P.: ¿Qué situación fue o será peor para heredar: 2015, 2019 o 2023?

F.M.: Hoy estás peor que en 2015. Bastante. En 2019, la clase media votó en contra de Macri, pero había hecho el ajuste, y gracias a eso permitió que este Gobierno no haga ningún ajuste. Este gobierno heredó algo que estaba en estaba relativamente OK. El ajuste de tarifa ya estaba hecho, había reservas en el BCRA. Estabas en crisis claramente, pero Alberto Fernández, contrariamente lo que dijo, heredó una economía mucho mejor que la que le va a dejar al próximo gobierno.

P.: ¿Qué podría pasar con el rollover de la deuda en pesos y el financiamiento neto durante el resto del 2022?

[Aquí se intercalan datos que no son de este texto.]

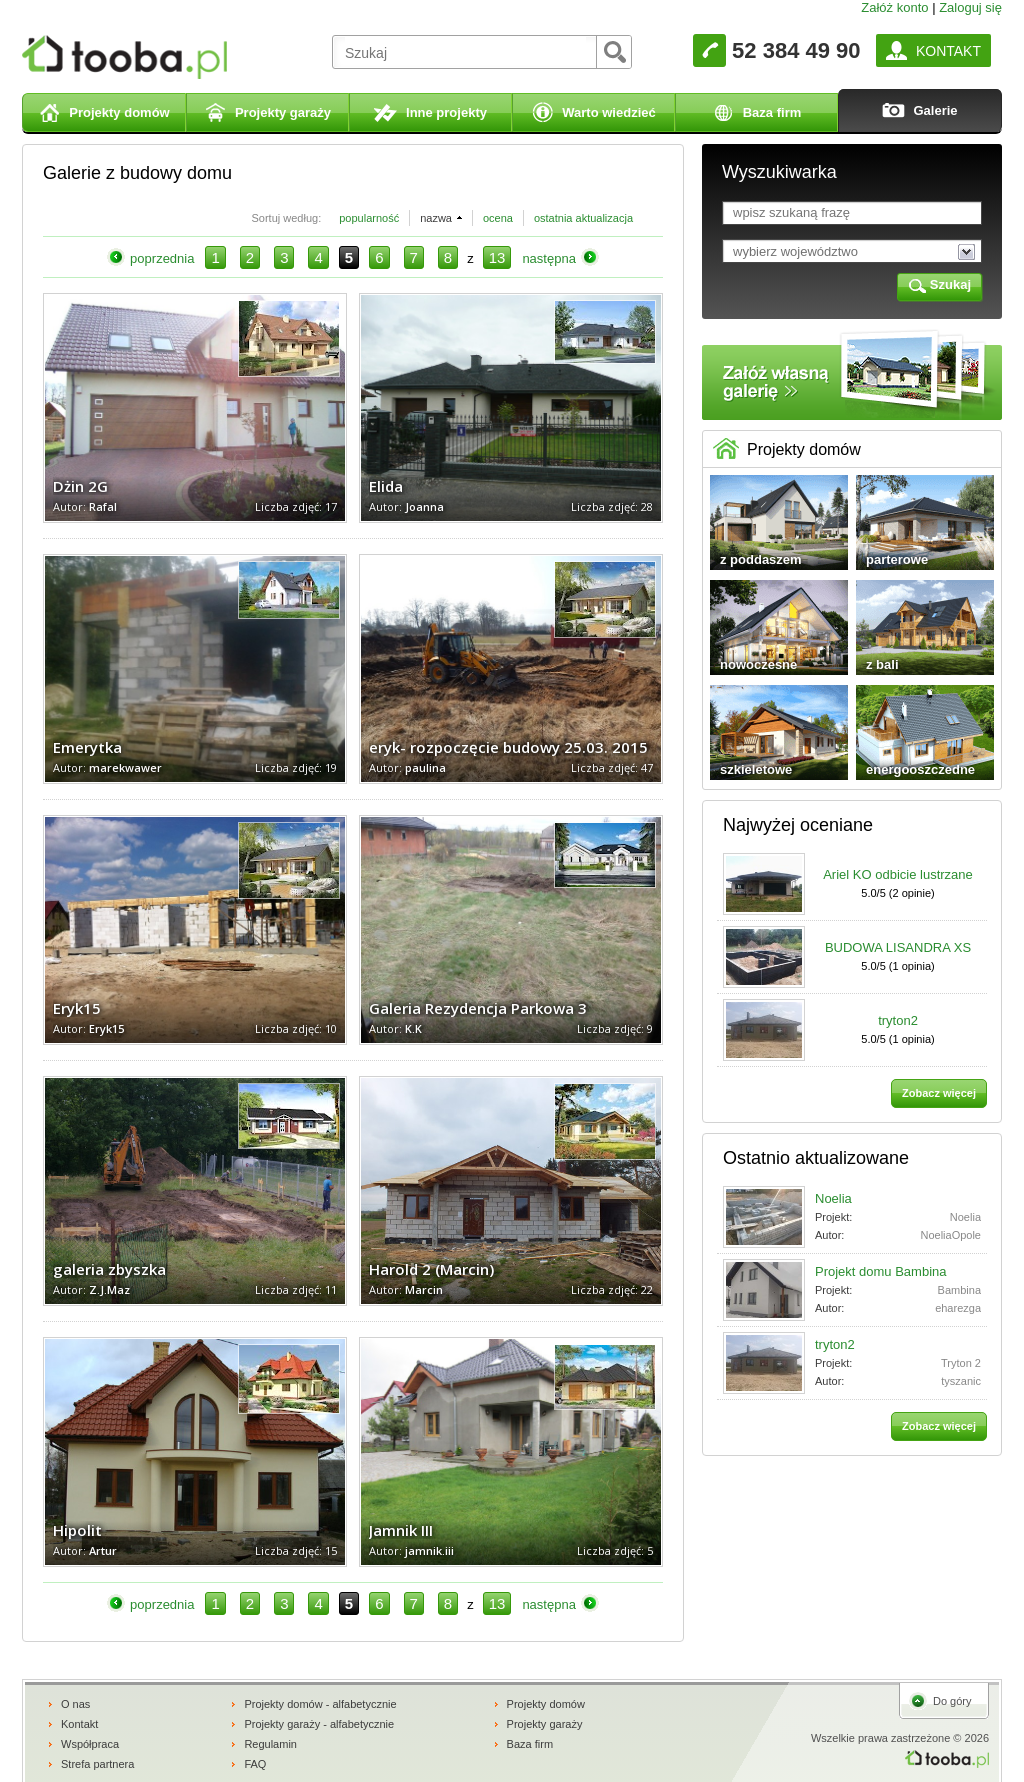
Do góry (952, 1701)
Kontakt (79, 1724)
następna (549, 258)
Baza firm (530, 1744)
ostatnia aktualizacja (583, 218)
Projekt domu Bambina (881, 1271)
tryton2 (898, 1020)
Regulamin (270, 1744)
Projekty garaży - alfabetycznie (319, 1724)
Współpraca (90, 1744)
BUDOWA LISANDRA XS (898, 947)
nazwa (436, 218)
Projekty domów (546, 1704)
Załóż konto (894, 7)
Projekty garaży (545, 1724)
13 (497, 257)
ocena (498, 218)
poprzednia (162, 258)
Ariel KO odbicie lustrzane (898, 874)
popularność (369, 218)
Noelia (833, 1198)
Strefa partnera (97, 1764)
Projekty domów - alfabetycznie (320, 1704)
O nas (75, 1704)
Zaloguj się (970, 7)
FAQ (255, 1764)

F.M.: Para poner en contexto. El 7 de junio empieza una corrida contra la deuda en pesos, que básicamente llevó el rollover a cero, y tuvo que salir al rescate el BCRA. Emitió un montón de pesos, casi dos puntos del PBI en un mes, para monetizar esa deuda. Y después fue tomando medidas. Le dio puts a los bancos para asegurarles un precio mínimo, fue subiendo la tasa de interés, la semana pasada inventó un corredor de tasas. Prácticamente te diría tienen contenida la crisis. Pongamos que son vencimientos de 500.000 millones por mes. De eso, la mitad es intra sector público. O sea, no hay riesgo de rollover ahí. Y los bancos tienen la mitad de los otros $250.000 millones, y el nivel de rollover va a ser alto, también, por las medidas que tomaron. Entonces, lo que tiene riesgo de rollover son en realidad solamente $125,000 millones por mes. Dicho eso, la crisis está relativamente contenida. No quiero decir que esté solucionada. El Tesoro va a tener que seguir atento a la a la deuda de pesos, pero el riesgo hoy está más relacionado a la falta de reservas. La falta de reservas es lo más preocupante.

P.: ¿Algún punto que no hayamos tocado?

F.M.: Le quedan pocas balas al Gobierno, pero es pura y exclusivamente culpable de esta situación el mismo Gobierno, que no hizo nada para para evitar esta situación. No hizo nada para evitar llegar a julio del 2022 un déficit fiscal y una emisión alta, sin reservas, y aún mintiéndole al FMI. alto emisión monetaria altísima, sin reservas, aún mintiendo al fondo. De acá a un año, el riesgo de otra crisis es bastante probable, pero esperemos que pueda evitarse y pueda y pueda dar un giro, un golpe de timón, el equipo económico.